Consolidation has its pros and cons. The biggest advantage of consolidating vs. refinancing is keeping federal loan benefits. But consolidation can also be the better option in these instances:

  • You're juggling multiple federal loans. If you took out federal loans for more than one year in school, you may be dealing with multiple payments, interest rates, terms and loan servicers. Federal consolidation would give you one monthly bill to manage.

  • You aren't eligible for a federal program. Most income-driven repayment plans and loan forgiveness programs are for federal direct loans. If you have a loan from the Federal Family Education Loan program, you can switch to a direct consolidation loan to access those options.

  • You want a new federal loan servicer.

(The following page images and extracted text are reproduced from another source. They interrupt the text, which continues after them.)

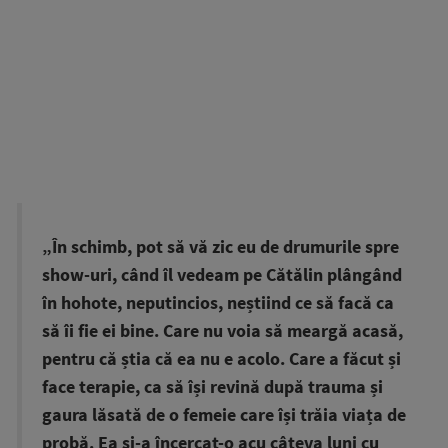
„În schimb, pot să vă zic eu de drumurile spre
show-uri, când îl vedeam pe Cătălin plângând
în hohote, neputincios, neștiind ce să facă ca
să îi fie ei bine. Care nu voia să meargă acasă,
pentru că știa că ea nu e acolo. Care a făcut și
face terapie, ca să își revină după trauma și
gaura lăsată de o femeie care își trăia viața de
probă. Ea și-a încercat-o acu câteva luni cu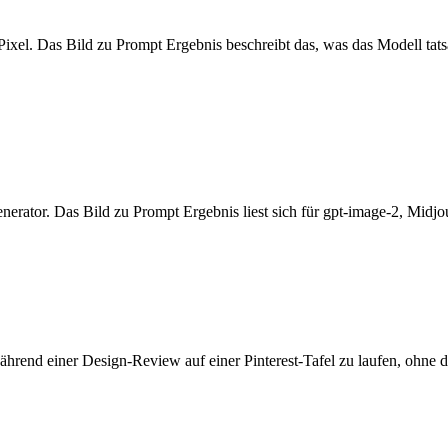
ixel. Das Bild zu Prompt Ergebnis beschreibt das, was das Modell tats
nerator. Das Bild zu Prompt Ergebnis liest sich für gpt-image-2, Midj
ährend einer Design-Review auf einer Pinterest-Tafel zu laufen, ohne d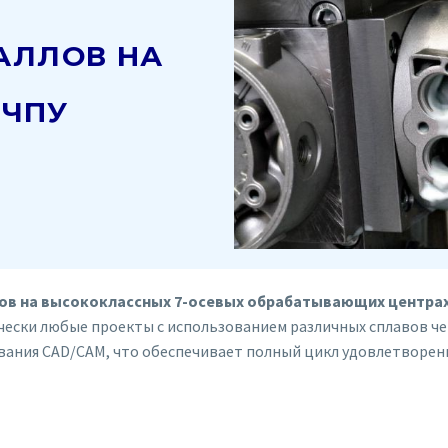
АЛЛОВ НА
 ЧПУ
ов на высококлассных 7-осевых обрабатывающих центрах
чески любые проекты с использованием различных сплавов ч
вания CAD/CAM, что обеспечивает полный цикл удовлетворен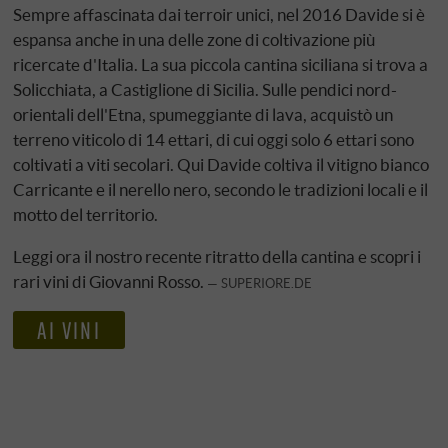
Sempre affascinata dai terroir unici, nel 2016 Davide si è
espansa anche in una delle zone di coltivazione più
ricercate d'Italia. La sua piccola cantina siciliana si trova a
Solicchiata, a Castiglione di Sicilia. Sulle pendici nord-
orientali dell'Etna, spumeggiante di lava, acquistò un
terreno viticolo di 14 ettari, di cui oggi solo 6 ettari sono
coltivati a viti secolari. Qui Davide coltiva il vitigno bianco
Carricante e il nerello nero, secondo le tradizioni locali e il
motto del territorio.
Leggi ora il nostro recente ritratto della cantina e scopri i
rari vini di Giovanni Rosso.
SUPERIORE.DE
AI VINI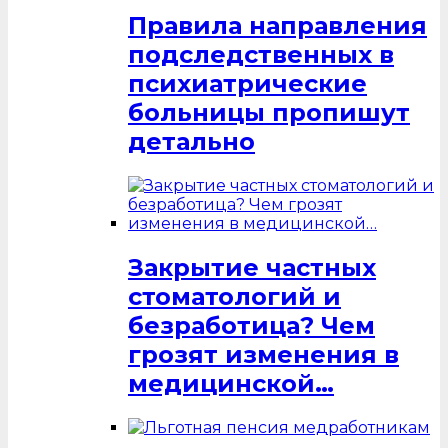
Правила направления
подследственных в
психиатрические
больницы пропишут
детально
Закрытие частных
стоматологий и
безработица? Чем
грозят изменения в
медицинской…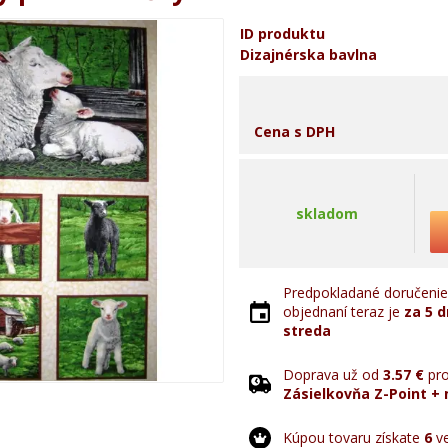
ID produktu
Dizajnérska bavlna
Cena s DPH
skladom
Predpokladané doručenie 
objednaní teraz je
za 5 d
streda
Doprava už od
3.57 €
pro
Zásielkovňa Z-Point + 
Kúpou tovaru získate
6
ve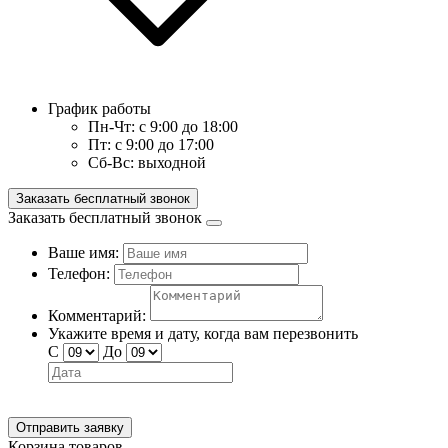
График работы
Пн-Чт:
с 9:00 до 18:00
Пт:
с 9:00 до 17:00
Сб-Вс:
выходной
Заказать бесплатный звонок
Заказать бесплатный звонок
Ваше имя:
Телефон:
Комментарий:
Укажите время и дату, когда вам перезвонить
С
До
Отправить заявку
Корзина товаров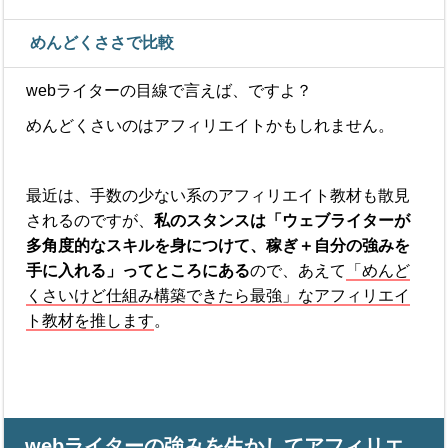
めんどくささで比較
webライターの目線で言えば、ですよ？
めんどくさいのはアフィリエイトかもしれません。
最近は、手数の少ない系のアフィリエイト教材も散見
されるのですが、
私のスタンスは「ウェブライターが
多角度的なスキルを身につけて、稼ぎ＋自分の強みを
手に入れる」ってところにある
ので、あえて
「めんど
くさいけど仕組み構築できたら最強」なアフィリエイ
ト教材を推します
。
webライターの強みを生かしてアフィリエ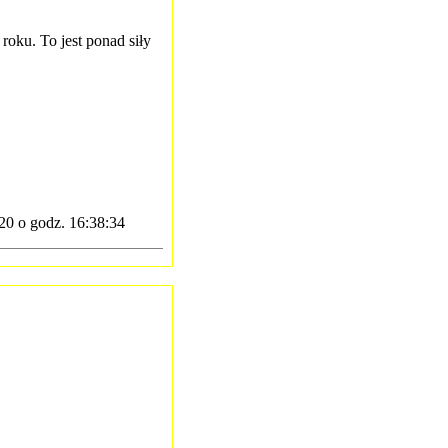
roku. To jest ponad siły
20 o godz. 16:38:34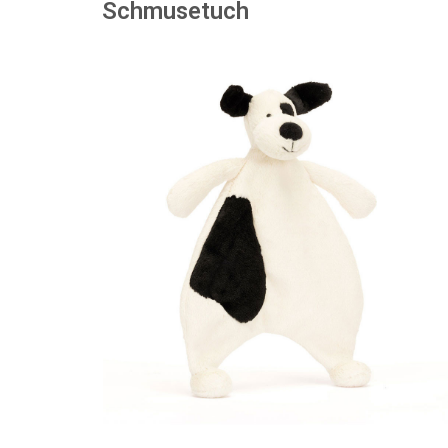
Schmusetuch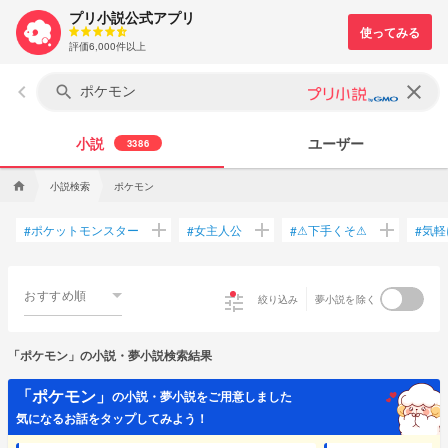
プリ小説公式アプリ
評価6,000件以上
keyboard_arrow_left
clear
search
小説
ユーザー
3386
小説検索
ポケモン
home
add
add
add
ポケットモンスター
女主人公
⚠下手くそ⚠
気軽
#
#
#
#
おすすめ順
tune
絞り込み
夢小説を除く
「ポケモン」の小説・夢小説検索結果
「ポケモン」
の小説・夢小説をご用意しました
気になるお話をタップしてみよう！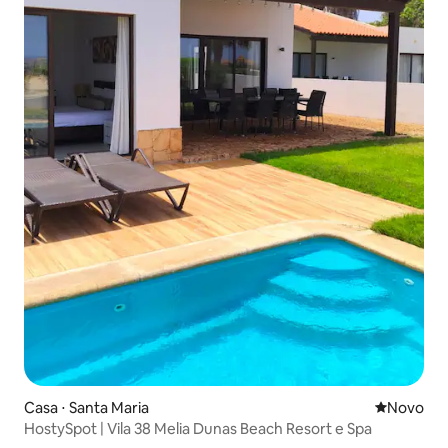
Casa ⋅ Santa Maria
Novo lugar
Novo
HostySpot | Vila 38 Melia Dunas Beach Resort e Spa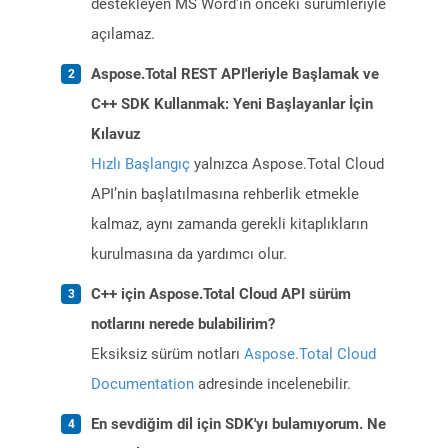
destekleyen MS Word'in önceki sürümleriyle
açılamaz.
Aspose.Total REST API'leriyle Başlamak ve
C++ SDK Kullanmak: Yeni Başlayanlar İçin
Kılavuz
Hızlı Başlangıç
yalnızca Aspose.Total Cloud
API’nin başlatılmasına rehberlik etmekle
kalmaz, aynı zamanda gerekli kitaplıkların
kurulmasına da yardımcı olur.
C++ için Aspose.Total Cloud API sürüm
notlarını nerede bulabilirim?
Eksiksiz sürüm notları
Aspose.Total Cloud
Documentation
adresinde incelenebilir.
En sevdiğim dil için SDK'yı bulamıyorum. Ne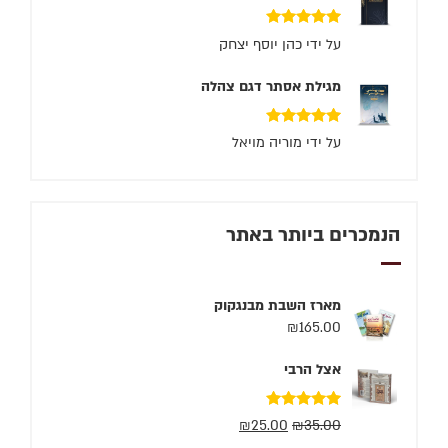
דורג
5
מתוך 5
על ידי כהן יוסף יצחק
מגילת אסתר דגם צהלה
דורג
5
מתוך 5
על ידי מוריה מויאל
הנמכרים ביותר באתר
מארז השבת מבנגקוק
₪
165.00
אצל הרבי
דורג
5.00
₪
25.00
₪
35.00
מתוך 5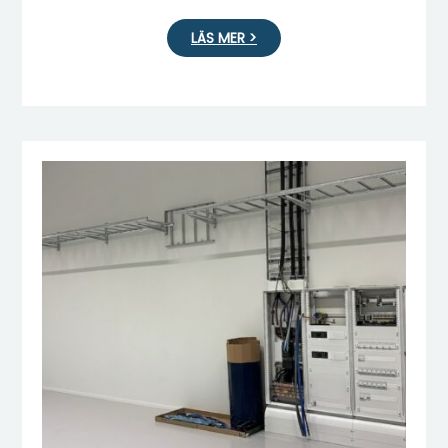
LÄS MER >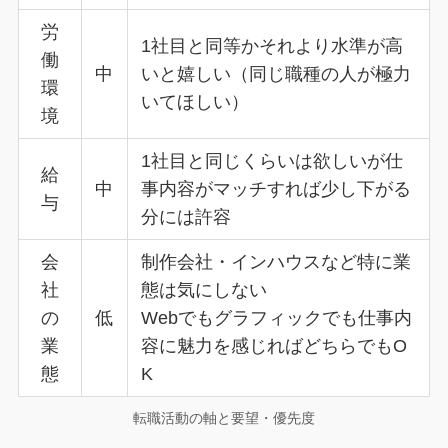
労
1社目と同等かそれより水準が高
働
中
いと嬉しい（同じ職種の人が極力
環
いてほしい）
境
1社目と同じくらいは欲しいが仕
給
中
事内容がマッチすれば少し下がる
与
分には許容
会
制作会社・インハウスなど特に業
社
態は気にしない
の
低
Webでもグラフィックでも仕事内
業
容に魅力を感じればどちらでもO
態
K
転職活動の軸と要望・優先度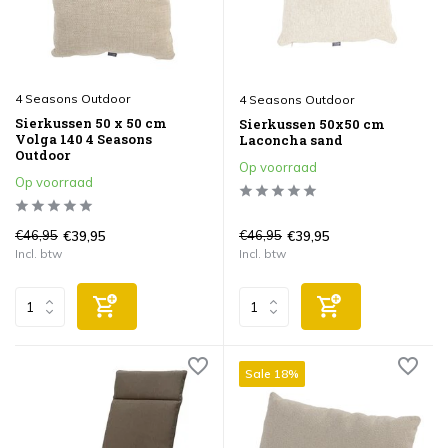
4 Seasons Outdoor
4 Seasons Outdoor
Sierkussen 50 x 50 cm
Sierkussen 50x50 cm
Volga 140 4 Seasons
Laconcha sand
Outdoor
Op voorraad
Op voorraad
€46,95
€46,95
€39,95
€39,95
Incl. btw
Incl. btw
Sale 18%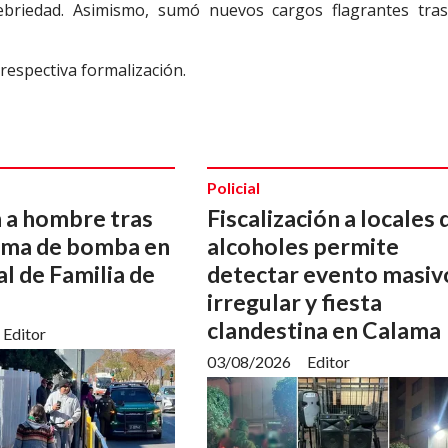
briedad. Asimismo, sumó nuevos cargos flagrantes tras
 respectiva formalización.
Policial
 a hombre tras
Fiscalización a locales 
arma de bomba en
alcoholes permite
al de Familia de
detectar evento masiv
irregular y fiesta
clandestina en Calama
Editor
03/08/2026
Editor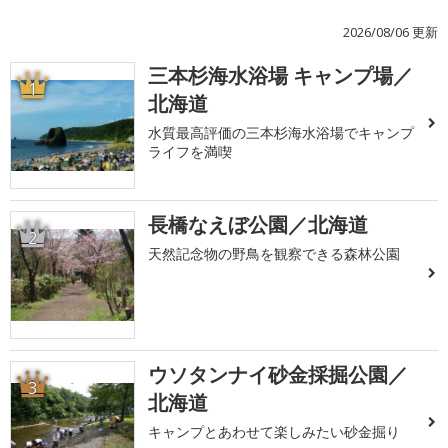
2026/08/06 更新
三本杉海水浴場 キャンプ場／
1
北海道
水質最高評価の三本杉海水浴場でキャンプ
ライフを満喫
長橋なえぼ公園／北海道
2
天然記念物の野鳥を観察できる森林公園
ウソタンナイ砂金採掘公園／
3
北海道
キャンプとあわせて楽しみたい砂金掘り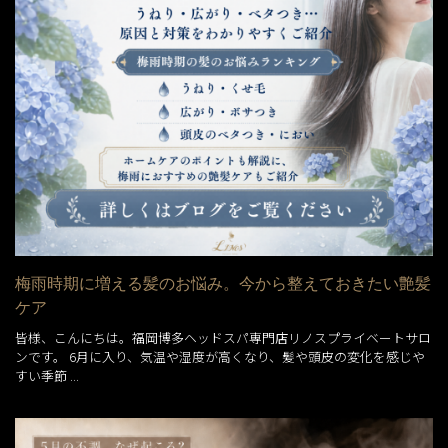
梅雨時期に増える髪のお悩み。今から整えておきたい艶髪
ケア
皆様、こんにちは。福岡博多ヘッドスパ専門店リノスプライベートサロ
ンです。 6月に入り、気温や湿度が高くなり、髪や頭皮の変化を感じや
すい季節 ...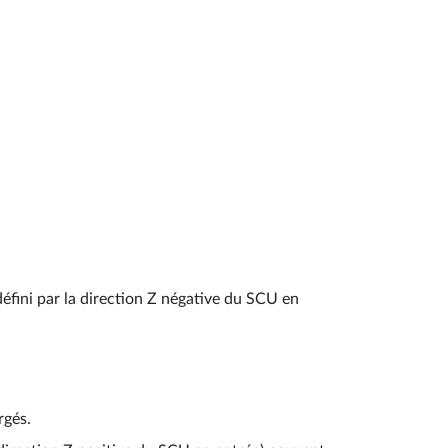
 défini par la direction Z négative du SCU en
rgés.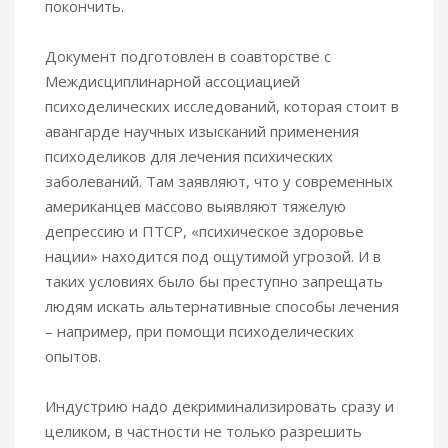
покончить.
Документ подготовлен в соавторстве с
Междисциплинарной ассоциацией
психоделических исследований, которая стоит в
авангарде научных изысканий применения
психоделиков для лечения психических
заболеваний. Там заявляют, что у современных
американцев массово выявляют тяжелую
депрессию и ПТСР, «психическое здоровье
нации» находится под ощутимой угрозой. И в
таких условиях было бы преступно запрещать
людям искать альтернативные способы лечения
– например, при помощи психоделических
опытов.
Индустрию надо декриминализировать сразу и
целиком, в частности не только разрешить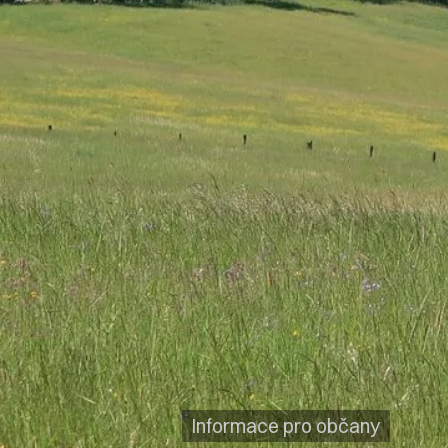
Informace pro občany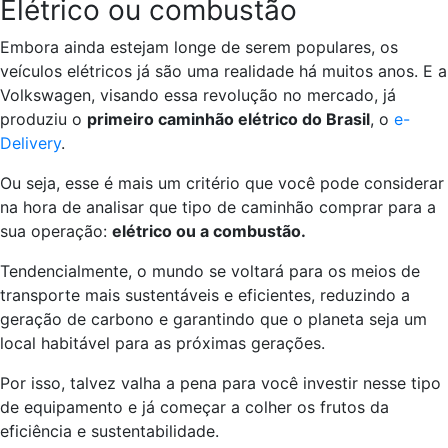
Elétrico ou combustão
Embora ainda estejam longe de serem populares, os
veículos elétricos já são uma realidade há muitos anos. E a
Volkswagen, visando essa revolução no mercado, já
produziu o
primeiro caminhão elétrico do Brasil
, o
e-
Delivery
.
Ou seja, esse é mais um critério que você pode considerar
na hora de analisar que tipo de caminhão comprar para a
sua operação:
elétrico ou a combustão.
Tendencialmente, o mundo se voltará para os meios de
transporte mais sustentáveis e eficientes, reduzindo a
geração de carbono e garantindo que o planeta seja um
local habitável para as próximas gerações.
Por isso, talvez valha a pena para você investir nesse tipo
de equipamento e já começar a colher os frutos da
eficiência e sustentabilidade.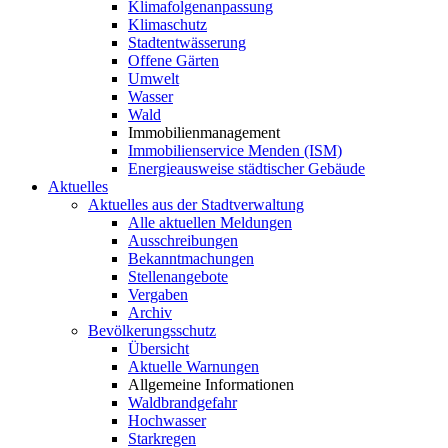
Klimafolgenanpassung
Klimaschutz
Stadtentwässerung
Offene Gärten
Umwelt
Wasser
Wald
Immobilienmanagement
Immobilienservice Menden (ISM)
Energieausweise städtischer Gebäude
Aktuelles
Aktuelles aus der Stadtverwaltung
Alle aktuellen Meldungen
Ausschreibungen
Bekanntmachungen
Stellenangebote
Vergaben
Archiv
Bevölkerungsschutz
Übersicht
Aktuelle Warnungen
Allgemeine Informationen
Waldbrandgefahr
Hochwasser
Starkregen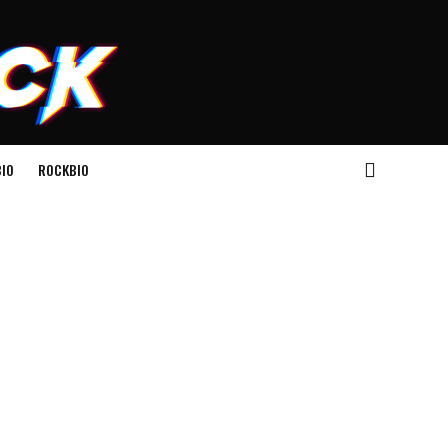
IO
ROCKBIO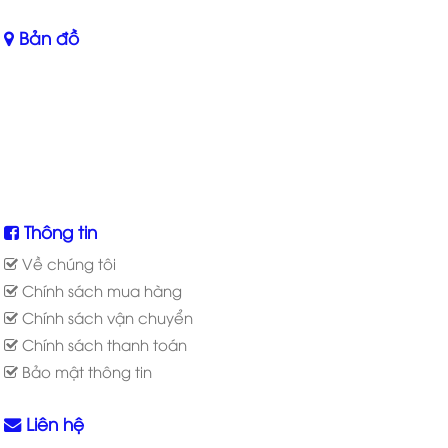
Bản đồ
Thông tin
Về chúng tôi
Chính sách mua hàng
Chính sách vận chuyển
Chính sách thanh toán
Bảo mật thông tin
Liên hệ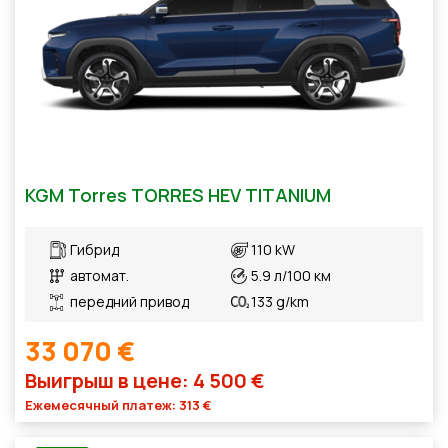
KGM Torres TORRES HEV TITANIUM
Гибрид
110 kW
автомат.
5.9 л/100 км
передний привод
133 g/km
33 070 €
Выигрыш в цене: 4 500 €
Ежемесячный платеж: 313 €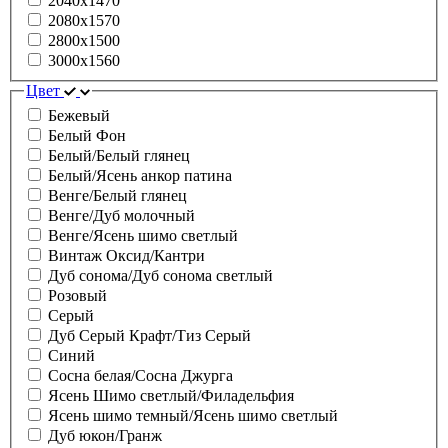
2040х1470
2080х1570
2800х1500
3000х1560
Цвет
Бежевый
Белый Фон
Белый/Белый глянец
Белый/Ясень анкор патина
Венге/Белый глянец
Венге/Дуб молочный
Венге/Ясень шимо светлый
Винтаж Оксид/Кантри
Дуб сонома/Дуб сонома светлый
Розовый
Серый
Дуб Серый Крафт/Тиз Серый
Синий
Сосна белая/Сосна Джурга
Ясень Шимо светлый/Филадельфия
Ясень шимо темный/Ясень шимо светлый
Дуб юкон/Гранж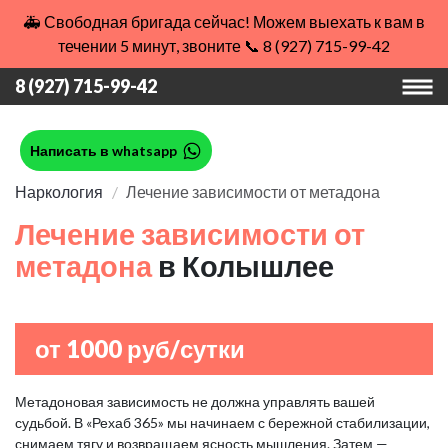
🚑 Свободная бригада сейчас! Можем выехать к вам в
течении 5 минут, звоните 📞 8 (927) 715-99-42
8 (927) 715-99-42
Написать в whatsapp
Наркология
Лечение зависимости от метадона
Лечение зависимости от
метадона
в Колышлее
от 1000 руб/сутки
Метадоновая зависимость не должна управлять вашей
судьбой. В «Рехаб 365» мы начинаем с бережной стабилизации,
снимаем тягу и возвращаем ясность мышления. Затем —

The government will assign a company to service your federal student loans. If you don't like the customer service it provides, you can change student loan servicers by consolidating your federal loans.

When to refinance instead of consolidating

You already have private student loans. Most private lenders refinance federal and private loans. Refinancing federal loans requires caution, as you'll lose benefits like income-driven plans and loan forgiveness programs. Private loans don't have those options, making private loan consolidation a no-brainer if you can get a lower rate.

You're looking to save money. Federal loan consolidation won’t lower your interest rate. You'll receive the weighted average of the rates of the loans you consolidate. Private lenders will offer you an interest rate based on your financial profile. That could decrease your monthly payments and the amount you repay overall.

You want to change the owner of the loan. There's no way to switch who's responsible for paying a federal loan. For example, you can't consolidate your undergraduate loans with PLUS loans your parents took out for you. Refinancing would let you take over those loans. It could also remove a co-signer from existing private loans.